Exercise: All lines containing the string "профиль" must be copied from the entries.

Document layout analysis data:
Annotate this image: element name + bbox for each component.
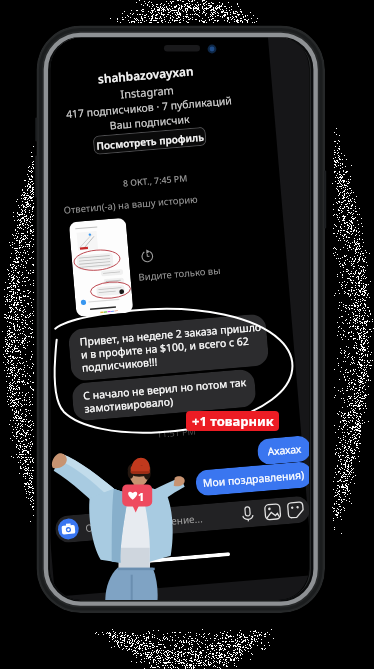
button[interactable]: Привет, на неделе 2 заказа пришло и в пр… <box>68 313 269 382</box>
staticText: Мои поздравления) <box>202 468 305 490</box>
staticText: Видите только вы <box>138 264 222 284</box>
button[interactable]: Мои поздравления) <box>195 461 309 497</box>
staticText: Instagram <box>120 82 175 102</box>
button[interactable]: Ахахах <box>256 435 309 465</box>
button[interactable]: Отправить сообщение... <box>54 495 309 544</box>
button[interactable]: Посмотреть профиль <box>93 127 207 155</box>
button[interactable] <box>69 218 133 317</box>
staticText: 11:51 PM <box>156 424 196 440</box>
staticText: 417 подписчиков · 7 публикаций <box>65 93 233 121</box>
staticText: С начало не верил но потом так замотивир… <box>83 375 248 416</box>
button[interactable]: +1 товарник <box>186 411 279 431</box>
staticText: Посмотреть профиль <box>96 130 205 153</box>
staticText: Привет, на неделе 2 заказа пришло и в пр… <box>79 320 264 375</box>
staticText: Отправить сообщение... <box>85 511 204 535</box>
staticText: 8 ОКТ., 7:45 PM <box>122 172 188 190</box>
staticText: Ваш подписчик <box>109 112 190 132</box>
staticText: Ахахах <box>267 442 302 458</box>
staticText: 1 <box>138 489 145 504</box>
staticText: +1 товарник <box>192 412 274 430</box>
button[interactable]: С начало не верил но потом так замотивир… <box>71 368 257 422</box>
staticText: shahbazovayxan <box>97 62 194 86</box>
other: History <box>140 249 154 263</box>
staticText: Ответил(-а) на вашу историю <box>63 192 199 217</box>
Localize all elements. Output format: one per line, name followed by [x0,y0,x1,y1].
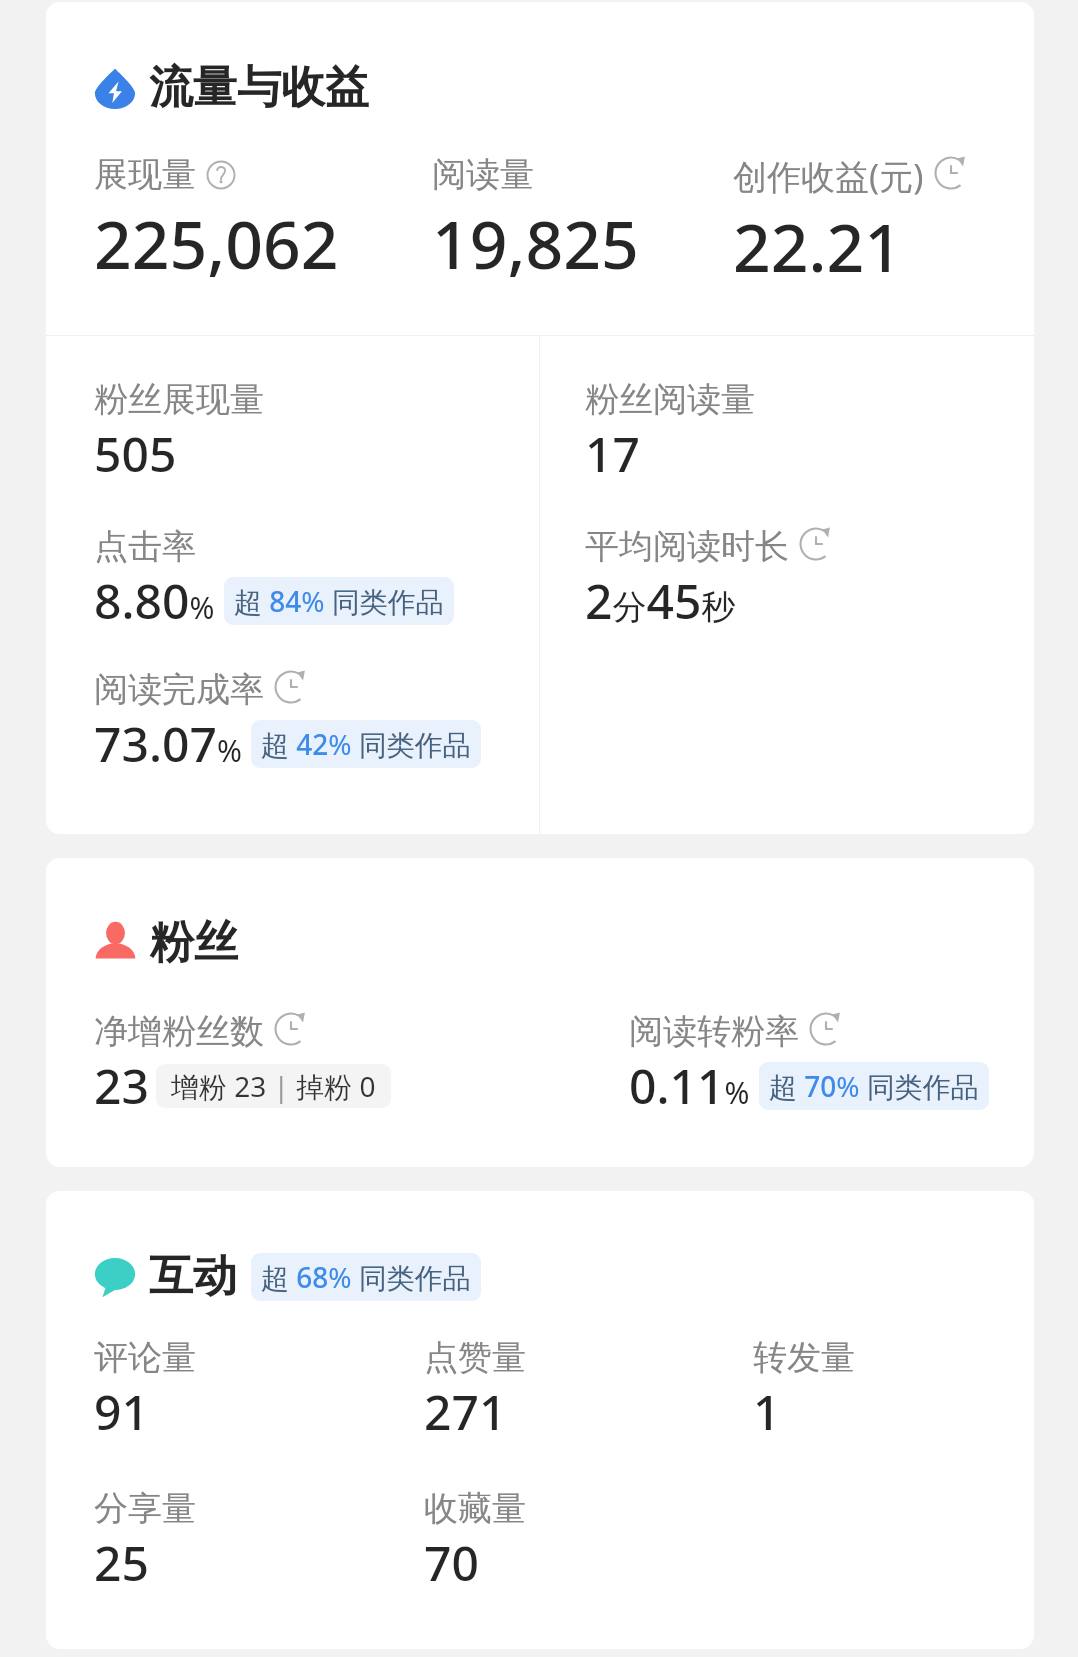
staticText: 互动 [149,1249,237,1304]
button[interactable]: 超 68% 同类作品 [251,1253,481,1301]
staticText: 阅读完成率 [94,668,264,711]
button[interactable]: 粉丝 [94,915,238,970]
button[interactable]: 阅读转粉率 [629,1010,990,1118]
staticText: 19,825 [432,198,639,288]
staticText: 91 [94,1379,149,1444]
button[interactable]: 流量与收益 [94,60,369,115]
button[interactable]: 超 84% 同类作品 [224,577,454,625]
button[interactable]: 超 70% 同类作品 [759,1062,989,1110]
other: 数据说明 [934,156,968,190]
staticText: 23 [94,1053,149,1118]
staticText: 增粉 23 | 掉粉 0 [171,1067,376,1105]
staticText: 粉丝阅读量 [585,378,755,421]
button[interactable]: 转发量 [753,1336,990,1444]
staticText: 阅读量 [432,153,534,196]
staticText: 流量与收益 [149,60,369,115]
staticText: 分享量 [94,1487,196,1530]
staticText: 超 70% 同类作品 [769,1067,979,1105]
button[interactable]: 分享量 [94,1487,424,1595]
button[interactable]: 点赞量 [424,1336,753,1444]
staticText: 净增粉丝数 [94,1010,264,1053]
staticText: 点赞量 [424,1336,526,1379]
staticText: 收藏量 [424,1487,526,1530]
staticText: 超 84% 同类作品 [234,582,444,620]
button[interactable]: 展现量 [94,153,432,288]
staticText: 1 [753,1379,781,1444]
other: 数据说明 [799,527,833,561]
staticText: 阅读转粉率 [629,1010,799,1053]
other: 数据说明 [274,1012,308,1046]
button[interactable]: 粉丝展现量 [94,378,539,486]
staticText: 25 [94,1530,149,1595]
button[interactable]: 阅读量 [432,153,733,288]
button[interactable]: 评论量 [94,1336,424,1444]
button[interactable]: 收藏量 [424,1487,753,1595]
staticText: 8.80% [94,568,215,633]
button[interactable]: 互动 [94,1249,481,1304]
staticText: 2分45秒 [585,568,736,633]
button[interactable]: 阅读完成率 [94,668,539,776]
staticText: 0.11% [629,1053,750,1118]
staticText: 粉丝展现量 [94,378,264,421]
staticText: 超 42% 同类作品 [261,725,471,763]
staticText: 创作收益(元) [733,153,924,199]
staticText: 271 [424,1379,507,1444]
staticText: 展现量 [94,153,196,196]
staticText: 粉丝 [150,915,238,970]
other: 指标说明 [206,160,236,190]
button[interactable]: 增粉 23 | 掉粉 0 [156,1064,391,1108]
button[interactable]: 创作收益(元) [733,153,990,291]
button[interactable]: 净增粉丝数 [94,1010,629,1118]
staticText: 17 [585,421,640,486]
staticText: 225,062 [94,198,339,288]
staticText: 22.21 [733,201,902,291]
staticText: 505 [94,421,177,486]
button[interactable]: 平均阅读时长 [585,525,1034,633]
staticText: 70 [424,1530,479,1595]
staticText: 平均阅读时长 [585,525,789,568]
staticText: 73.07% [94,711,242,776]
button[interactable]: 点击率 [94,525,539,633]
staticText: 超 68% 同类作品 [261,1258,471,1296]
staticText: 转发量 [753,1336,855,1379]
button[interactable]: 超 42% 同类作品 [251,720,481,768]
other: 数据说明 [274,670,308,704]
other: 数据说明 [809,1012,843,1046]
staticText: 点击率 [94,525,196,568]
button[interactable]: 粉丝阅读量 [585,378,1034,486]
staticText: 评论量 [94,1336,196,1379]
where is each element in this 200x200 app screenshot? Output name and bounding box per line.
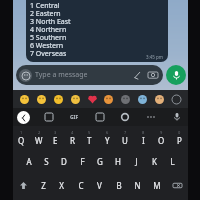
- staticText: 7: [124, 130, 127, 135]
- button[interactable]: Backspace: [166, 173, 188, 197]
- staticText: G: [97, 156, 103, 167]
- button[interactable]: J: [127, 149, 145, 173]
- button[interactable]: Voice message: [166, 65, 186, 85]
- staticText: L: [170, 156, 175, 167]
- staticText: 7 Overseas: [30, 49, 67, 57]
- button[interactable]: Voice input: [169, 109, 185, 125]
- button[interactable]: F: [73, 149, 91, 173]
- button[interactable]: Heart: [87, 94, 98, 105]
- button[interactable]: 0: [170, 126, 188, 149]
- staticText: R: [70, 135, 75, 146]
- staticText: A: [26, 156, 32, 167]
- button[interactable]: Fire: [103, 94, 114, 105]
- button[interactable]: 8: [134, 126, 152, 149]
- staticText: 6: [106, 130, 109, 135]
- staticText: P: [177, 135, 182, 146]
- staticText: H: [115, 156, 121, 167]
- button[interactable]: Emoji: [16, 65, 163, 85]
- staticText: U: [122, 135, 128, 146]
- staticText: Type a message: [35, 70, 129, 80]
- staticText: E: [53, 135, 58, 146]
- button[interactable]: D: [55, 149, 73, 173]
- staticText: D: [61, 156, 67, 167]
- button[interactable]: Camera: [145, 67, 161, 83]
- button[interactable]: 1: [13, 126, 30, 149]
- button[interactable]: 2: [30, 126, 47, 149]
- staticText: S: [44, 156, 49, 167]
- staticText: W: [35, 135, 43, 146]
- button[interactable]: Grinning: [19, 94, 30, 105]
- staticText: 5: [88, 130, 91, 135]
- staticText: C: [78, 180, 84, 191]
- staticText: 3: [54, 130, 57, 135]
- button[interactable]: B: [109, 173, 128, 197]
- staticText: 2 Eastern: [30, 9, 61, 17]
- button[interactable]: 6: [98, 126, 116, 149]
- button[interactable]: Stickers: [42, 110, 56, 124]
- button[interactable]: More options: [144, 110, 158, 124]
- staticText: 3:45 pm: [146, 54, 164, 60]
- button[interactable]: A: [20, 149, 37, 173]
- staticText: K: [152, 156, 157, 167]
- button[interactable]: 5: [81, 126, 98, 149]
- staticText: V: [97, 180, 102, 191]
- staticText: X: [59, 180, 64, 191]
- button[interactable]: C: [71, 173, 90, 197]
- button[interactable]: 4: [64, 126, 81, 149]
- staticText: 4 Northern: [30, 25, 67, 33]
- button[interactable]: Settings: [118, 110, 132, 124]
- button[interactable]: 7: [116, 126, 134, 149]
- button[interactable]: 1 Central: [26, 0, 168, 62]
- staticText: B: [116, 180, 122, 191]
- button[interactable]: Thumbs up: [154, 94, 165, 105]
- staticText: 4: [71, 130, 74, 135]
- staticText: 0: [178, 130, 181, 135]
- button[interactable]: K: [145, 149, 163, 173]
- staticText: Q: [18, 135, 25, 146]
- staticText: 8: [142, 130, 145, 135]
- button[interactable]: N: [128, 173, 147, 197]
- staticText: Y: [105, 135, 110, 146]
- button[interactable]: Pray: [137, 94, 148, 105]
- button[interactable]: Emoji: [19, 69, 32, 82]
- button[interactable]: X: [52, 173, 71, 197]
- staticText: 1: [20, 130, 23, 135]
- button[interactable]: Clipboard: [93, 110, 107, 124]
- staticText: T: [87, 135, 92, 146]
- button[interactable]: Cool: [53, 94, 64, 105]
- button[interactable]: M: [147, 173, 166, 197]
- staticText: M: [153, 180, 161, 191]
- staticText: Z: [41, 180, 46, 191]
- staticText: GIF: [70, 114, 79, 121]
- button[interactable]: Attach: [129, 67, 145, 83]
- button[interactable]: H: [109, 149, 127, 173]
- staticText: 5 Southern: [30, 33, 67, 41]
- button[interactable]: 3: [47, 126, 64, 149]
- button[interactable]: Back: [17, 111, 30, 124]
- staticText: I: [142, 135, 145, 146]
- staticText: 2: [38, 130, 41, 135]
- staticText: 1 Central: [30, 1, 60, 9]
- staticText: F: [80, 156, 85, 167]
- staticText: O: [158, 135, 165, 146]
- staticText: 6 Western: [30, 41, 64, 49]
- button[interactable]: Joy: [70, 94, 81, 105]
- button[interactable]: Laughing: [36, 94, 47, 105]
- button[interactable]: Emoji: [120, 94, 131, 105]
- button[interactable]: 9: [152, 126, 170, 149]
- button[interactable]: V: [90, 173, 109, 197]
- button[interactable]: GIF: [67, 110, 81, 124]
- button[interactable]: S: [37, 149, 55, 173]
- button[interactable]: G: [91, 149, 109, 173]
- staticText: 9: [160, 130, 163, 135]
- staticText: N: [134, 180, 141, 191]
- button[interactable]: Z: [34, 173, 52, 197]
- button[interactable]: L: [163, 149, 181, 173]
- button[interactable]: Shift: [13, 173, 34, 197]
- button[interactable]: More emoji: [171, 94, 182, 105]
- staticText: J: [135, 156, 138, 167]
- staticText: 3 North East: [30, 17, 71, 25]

Exercise response:
button[interactable]: Посмотреть профиль <box>93 127 207 155</box>
staticText: Посмотреть профиль <box>96 130 205 153</box>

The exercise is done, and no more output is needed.